* _Required action_:
What's needed is a word-for-word retyping of the entries below, pictures omitted.

* _Material shown_:
---
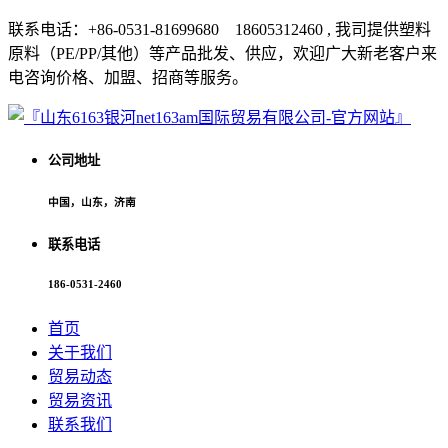
联系电话：+86-0531-81699680 18605312460 , 我司提供塑料
原料（PE/PP/其他）等产品批发、供应，欢迎广大新老客户来
电咨询价格、加盟、招商等服务。
公司地址
中国，山东，济南
联系电话
186-0531-2460
首页
关于我们
贸易动态
贸易资讯
联系我们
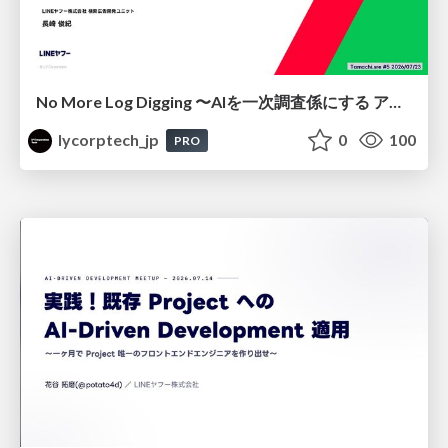
No More Log Digging 〜AIを一次調査係にする アラートレビュー改善〜
lycorptech_jp
0
100
PRO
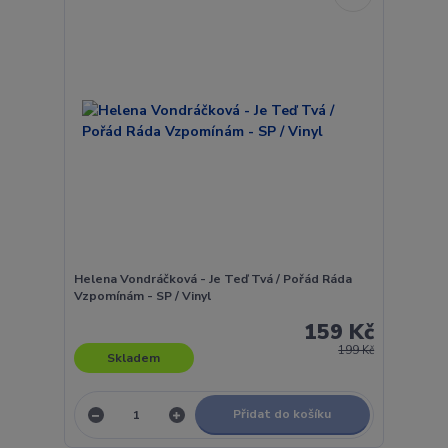
Helena Vondráčková - Je Teď Tvá / Pořád Ráda
Vzpomínám - SP / Vinyl
159 Kč
199 Kč
Skladem
Přidat do košíku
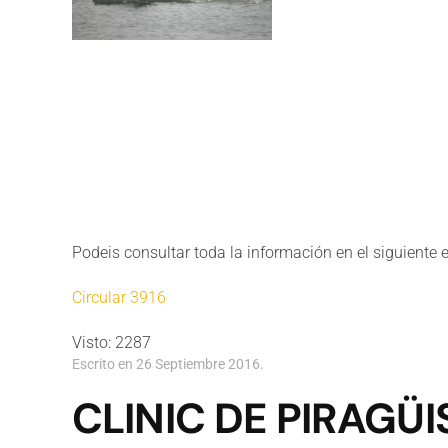
Podeis consultar toda la información en el siguiente 
Circular 3916
Visto: 2287
Escrito en
26 Septiembre 2016
.
CLINIC DE PIRAGÜI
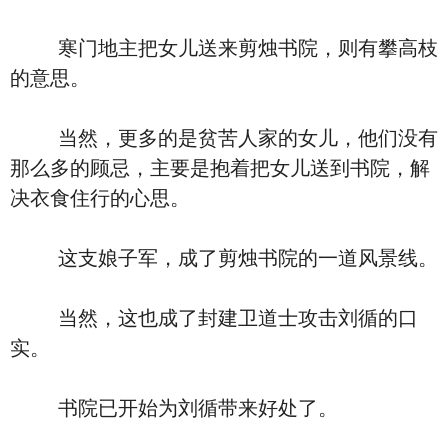
寒门地主把女儿送来剪烛书院，则有攀高枝
的意思。
当然，更多的是贫苦人家的女儿，他们没有
那么多的顾忌，主要是抱着把女儿送到书院，解
决衣食住行的心思。
这支娘子军，成了剪烛书院的一道风景线。
当然，这也成了封建卫道士攻击刘循的口
实。
书院已开始为刘循带来好处了。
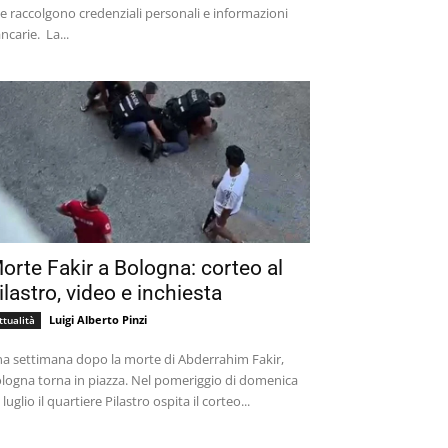
e raccolgono credenziali personali e informazioni
bancarie. La...
orte Fakir a Bologna: corteo al
ilastro, video e inchiesta
Luigi Alberto Pinzi
ttualità
a settimana dopo la morte di Abderrahim Fakir,
logna torna in piazza. Nel pomeriggio di domenica
 luglio il quartiere Pilastro ospita il corteo...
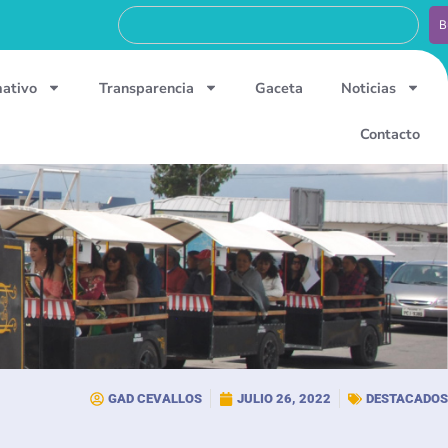
B
mativo
Transparencia
Gaceta
Noticias
Contacto
GAD CEVALLOS
JULIO 26, 2022
DESTACADOS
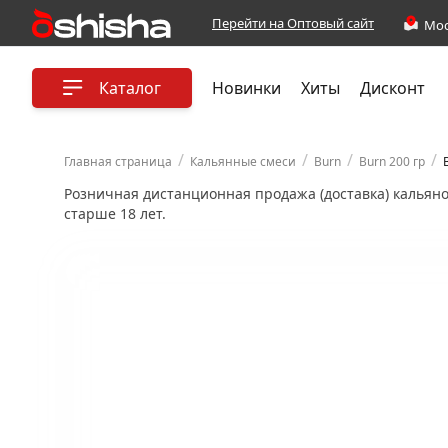
Перейти на Оптовый сайт
Каталог
Новинки
Хиты
Дисконт
/
/
/
/
Главная страница
Кальянные смеси
Burn
Burn 200 гр
Розничная дистанционная продажа (доставка) кальян
старше 18 лет.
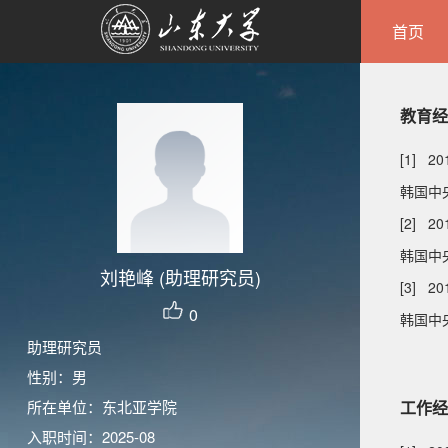
首页
教育经
[1] 20
韩国中
[2] 20
韩国中央
刘艳峰 (助理研究员)
[3] 20
0
韩国中
助理研究员
性别：男
所在单位：东北亚学院
工作经
入职时间：2025-08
---
* _Result for this exercise_:
联系电话：+86-0531-81699680 18605312460 , 我司提供塑料
原料（PE/PP/其他）等产品批发、供应，欢迎广大新老客户来
电咨询价格、加盟、招商等服务。
公司地址
中国，山东，济南
联系电话
186-0531-2460
首页
关于我们
贸易动态
贸易资讯
联系我们
No More Log Digging 〜AIを一次調査係にする アラートレビュー改善〜
lycorptech_jp
0
100
PRO
Helena Vondráčková - Je Teď Tvá / Pořád Ráda
Vzpomínám - SP / Vinyl
159 Kč
199 Kč
Skladem
Přidat do košíku
Podeis consultar toda la información en el siguiente 
Circular 3916
Visto: 2287
Escrito en
26 Septiembre 2016
.
CLINIC DE PIRAGÜI
寒门地主把女儿送来剪烛书院，则有攀高枝
的意思。
当然，更多的是贫苦人家的女儿，他们没有
那么多的顾忌，主要是抱着把女儿送到书院，解
决衣食住行的心思。
这支娘子军，成了剪烛书院的一道风景线。
当然，这也成了封建卫道士攻击刘循的口
实。
书院已开始为刘循带来好处了。
e raccolgono credenziali personali e informazioni
bancarie. La...
orte Fakir a Bologna: corteo al
ilastro, video e inchiesta
Luigi Alberto Pinzi
ttualità
a settimana dopo la morte di Abderrahim Fakir,
logna torna in piazza. Nel pomeriggio di domenica
 luglio il quartiere Pilastro ospita il corteo...
B
mativo
Transparencia
Gaceta
Noticias
Contacto
GAD CEVALLOS
JULIO 26, 2022
DESTACADOS
Перейти на Оптовый сайт
Каталог
Новинки
Хиты
Дисконт
/
/
/
/
Главная страница
Кальянные смеси
Burn
Burn 200 гр
Розничная дистанционная продажа (доставка) кальян
старше 18 лет.
首页
教育经
[1] 20
韩国中
[2] 20
韩国中央
刘艳峰 (助理研究员)
[3] 20
0
韩国中
助理研究员
性别：男
所在单位：东北亚学院
工作经
入职时间：2025-08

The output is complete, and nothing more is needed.